The dominant work mode at DeepMind is for researchers to ~self organize into project teams and work on the research they think is important (with some filtration by management.) But the ideas are very much coming from the bottom-up. (Where do ideas come from?) I get the impression that it’s fairly collaboratively interconnected - people are working on several projects at once with several groups of people. Here the goals are perhaps fairly fuzzy. This work mode is reminiscent of how Bell Labs enabled free radicals.

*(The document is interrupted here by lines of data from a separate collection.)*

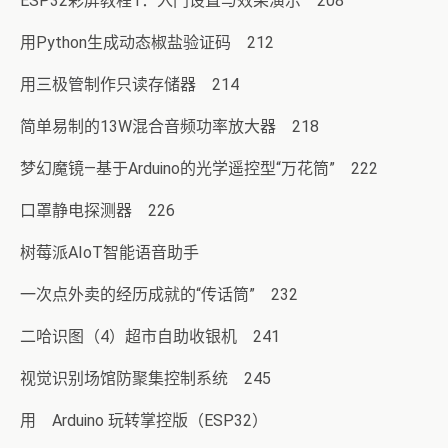
ESP32彩屏教程1：入门设置与效果演示 208
用Python生成动态椒盐验证码 212
用三极管制作只读存储器 214
简单易制的13W混合音频功率放大器 218
梦幻魔镜—基于Arduino的光学遥控型“万花筒” 222
口罩静电探测器 226
树莓派AIoT智能语音助手
一次点外卖的经历成就的“传话筒” 232
二哈识图（4）超市自助收银机 241
视觉识别场馆防聚集控制系统 245
用 Arduino 玩转掌控版（ESP32）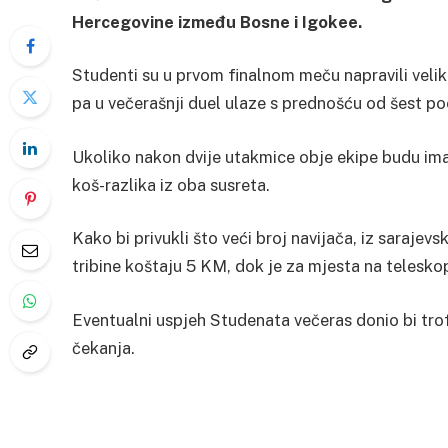
Hercegovine između Bosne i Igokee.
Studenti su u prvom finalnom meču napravili vel
pa u večerašnji duel ulaze s prednošću od šest po
Ukoliko nakon dvije utakmice obje ekipe budu im
koš-razlika iz oba susreta.
Kako bi privukli što veći broj navijača, iz sarajev
tribine koštaju 5 KM, dok je za mjesta na telesko
Eventualni uspjeh Studenata večeras donio bi tro
čekanja.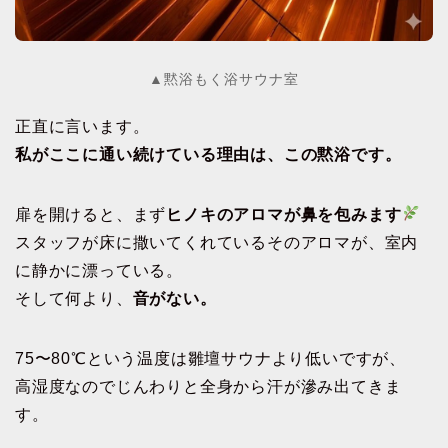
▲黙浴もく浴サウナ室
正直に言います。
私がここに通い続けている理由は、この黙浴です。
扉を開けると、まず
ヒノキのアロマが鼻を包みます
スタッフが床に撒いてくれているそのアロマが、室内
に静かに漂っている。
そして何より、
音がない。
75〜80℃という温度は雛壇サウナより低いですが、
高湿度なのでじんわりと全身から汗が滲み出てきま
す。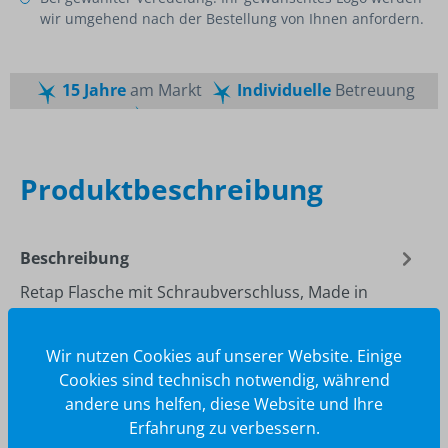
wir umgehend nach der Bestellung von Ihnen anfordern.
15 Jahre
am Markt
Individuelle
Betreuung
Schnelle
Lieferzeiten
Maßgeschneiderte
Dienstleistung
Top
Preis-Leistungsverhältnis
Produktbeschreibung
Beschreibung
Retap Flasche mit Schraubverschluss, Made in
EuropeBorosilikat-Glas, extra-starkmit farbigem
Deckel (aus 6 Standardfarben ge…
Mehr
Wir nutzen Cookies auf unserer Website. Einige
Cookies sind technisch notwendig, während
andere uns helfen, diese Website und Ihre
Erfahrung zu verbessern.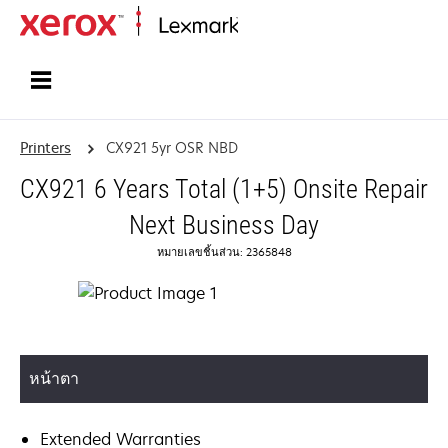
Home
Printers
CX921 5yr OSR NBD
CX921 6 Years Total (1+5) Onsite Repair
Next Business Day
หมายเลขชิ้นส่วน: 2365848
หน้าตา
Extended Warranties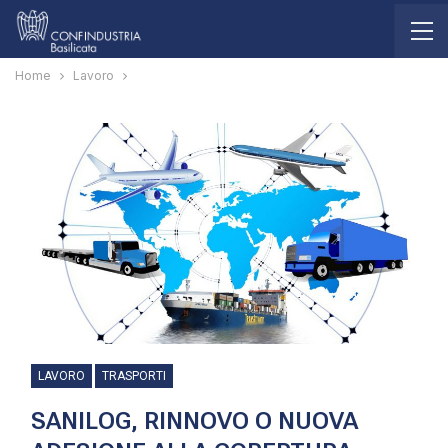
Home
Lavoro
LAVORO
TRASPORTI
SANILOG, RINNOVO O NUOVA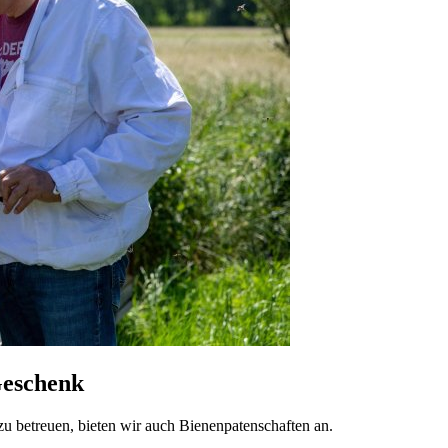
Geschenk
 zu betreuen, bieten wir auch Bienenpatenschaften an.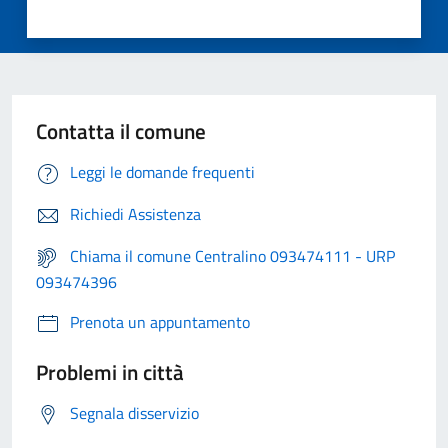
Contatta il comune
Leggi le domande frequenti
Richiedi Assistenza
Chiama il comune Centralino 093474111 - URP
093474396
Prenota un appuntamento
Problemi in città
Segnala disservizio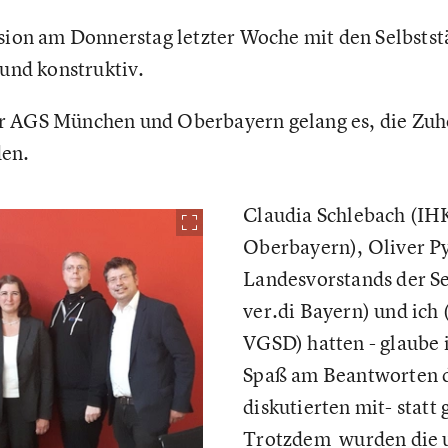
ssion am Donnerstag letzter Woche mit den Selbsts
 und konstruktiv.
 AGS München und Oberbayern gelang es, die Zuhör
den.
Claudia Schlebach (I
Oberbayern), Oliver Py
Landesvorstands der Se
ver.di Bayern) und ich 
VGSD) hatten - glaube ic
Spaß am Beantworten 
diskutierten mit- statt
Trotzdem wurden die u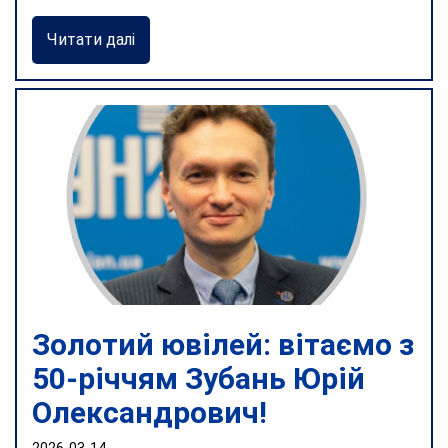
Читати далі
Золотий ювілей: вітаємо з
50-річчям Зубань Юрій
Олександрович!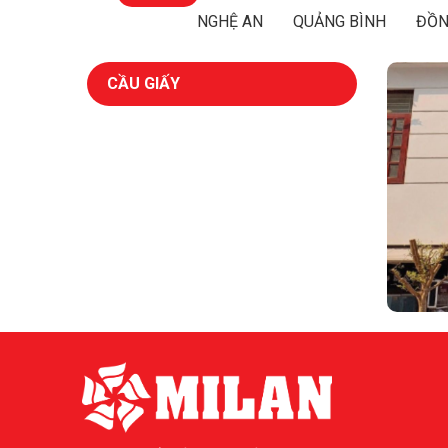
NGHỆ AN
QUẢNG BÌNH
ĐỒN
CẦU GIẤY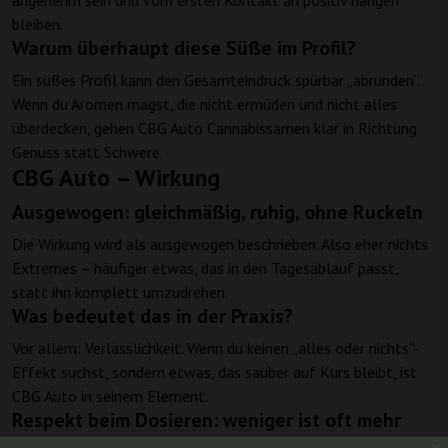
angenehm sein und vom ersten Kontakt an positiv hängen
bleiben.
Warum überhaupt diese Süße im Profil?
Ein süßes Profil kann den Gesamteindruck spürbar „abrunden“.
Wenn du Aromen magst, die nicht ermüden und nicht alles
überdecken, gehen CBG Auto Cannabissamen klar in Richtung
Genuss statt Schwere.
CBG Auto – Wirkung
Ausgewogen: gleichmäßig, ruhig, ohne Ruckeln
Die Wirkung wird als ausgewogen beschrieben. Also eher nichts
Extremes – häufiger etwas, das in den Tagesablauf passt,
statt ihn komplett umzudrehen.
Was bedeutet das in der Praxis?
Vor allem: Verlässlichkeit. Wenn du keinen „alles oder nichts“-
Effekt suchst, sondern etwas, das sauber auf Kurs bleibt, ist
CBG Auto in seinem Element.
Respekt beim Dosieren: weniger ist oft mehr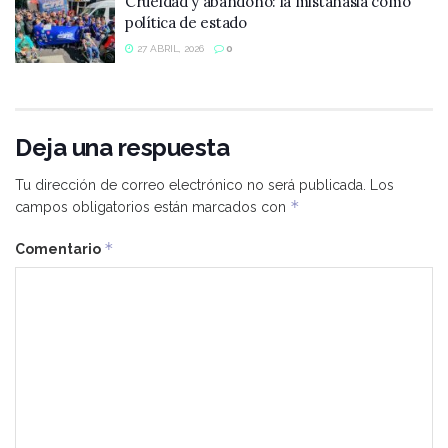
Crueldad y abandono: la mistanasia como
política de estado
27 ABRIL, 2026
0
Deja una respuesta
Tu dirección de correo electrónico no será publicada.
Los
*
campos obligatorios están marcados con
*
Comentario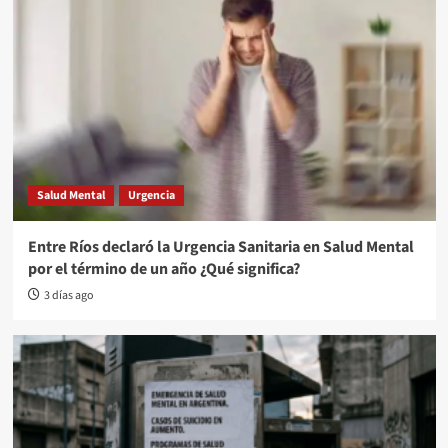
Salud Mental
Urgencia
Entre Ríos declaró la Urgencia Sanitaria en Salud Mental
por el término de un año ¿Qué significa?
3 días ago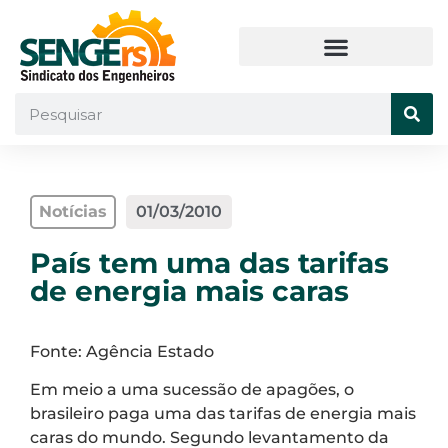
Notícias
01/03/2010
País tem uma das tarifas
de energia mais caras
Fonte: Agência Estado
Em meio a uma sucessão de apagões, o
brasileiro paga uma das tarifas de energia mais
caras do mundo. Segundo levantamento da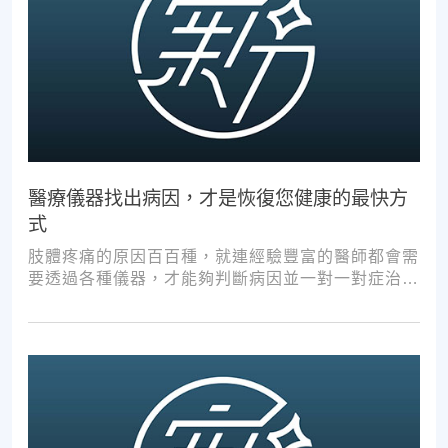
醫療儀器找出病因，才是恢復您健康的最快方
式
肢體疼痛的原因百百種，就連經驗豐富的醫師都會需
要透過各種儀器，才能夠判斷病因並一對一對症治
療。如果沒有第一步的正確醫療診斷，不管進行多少
次推拿、按摩，都難以讓您徹底擺脫不適。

However, occasionally top management (CEO or people close to that level) decide to create a ‘strike team’ to go after a specific problem. My impression is that in addition to the impetus coming from a different place these strike teams also operate in a very different mode from people in the rest of the org - they silo off to some extent and focus exclusively on a very well defined goal. These strike teams were how both AlphaFold and AlphaGo happened.
One could draw a parallel between this ‘active reserves’ approach and the §ARPA model, where US Academia is the more diffuse self-directed ‘normal work’ with DARPA and corporate R&D filled overlapping but different niches jumping in to create programmatic strike teams.
The clutch question that I have no answer to is ‘how do Demis Hassabis or other executives decide the moment is right to initiate a strike team?’ Which ties into the bigger question of When is an intense deliverable-focused push helpful and when is it harmful?